9. Net taxes: As per SNA 2008, in 2011-12 series, Taxes have been reclassified into Product, Production and Income & Wealth Taxes instead of Direct and Indirect Taxes. Similarly, Subsidies have been reclassified into Product and Production subsidies. As per latest classification, Customs, Excise, Sales tax, Service tax and other indirect taxes like electricity tax, taxes on passengers and goods, taxes on vehicles etc. are part of product taxes. Taxes were reclassified based on the component-wise information available in previous series, to the extent possible. A few components where past data was not separately available, splicing method has been applied to arrive at component-wise back-series estimates of product and production taxes. Current price estimates of production subsidies were first computed by adding production subsidies of NDEs and imputed subsidies of DEs. The total subsidies net of the production subsidies gave the product subsidies for the years 2004-05 to 2011-12 in line with new series. Splicing procedure was then adopted to get the backseries estimates of subsidies in current prices. For constant prices estimates, as in 2011-12 series, volume extrapolation method has been used for product taxes and deflation method has been used for product subsidies. Expenditure Aggregates
10. GFCE: The estimates of Government Final Consumption Expenditure (GFCE) at current prices for the years prior to 2011-12 have been arrived at by splicing and the constant prices estimates have been arrived at by deflating the current prices using appropriate indices.
11. PFCE: The estimates of Private Final Consumption Expenditure (PFCE) for the years prior to 2011-12 both at current and constant price have been arrived at by using splicing technique.
12. Exports & Imports: The estimates of Exports and Imports for the back-series at current prices were taken as published in NAS 2014 and the constant price estimates have been arrived at using splicing.

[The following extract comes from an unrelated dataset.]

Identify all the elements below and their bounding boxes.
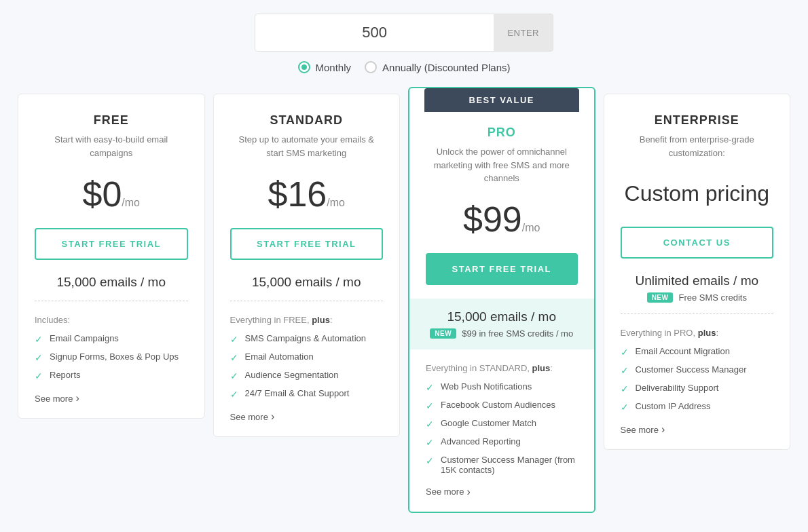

13. GCF and Savings: In the new series 2011-12, GFCF comprises of four broad categories of assets as per SNA-2008 - (i) Dwellings, Other Buildings & Structures (DOBS) (ii) Machinery & Equipment (ME) (iii) Cultivated Biological Resources (CBR) and (iv) Intellectual Property Products (IPP). In 2011-12 series, for estimation of change in stocks of inventories, the book values of stocks for the corporations have been revalued using suitable WPIs. Expenditure of households on valuables has been included as savings in the form of physical assets of households in the new series. Back-series estimates of GFCF have been compiled using splicing technique as is done for construction assets, which accounts for about 57% of GFCF. Further, Institution-wise splicing was done for compiling back-series estimates of GFCF. The total GFCF is distributed on the basis of share of each asset in total GFCF for the year 2011-12. Similar treatment has been adopted in compilation of back-series estimates of Change in Stocks, Valuables and Savings.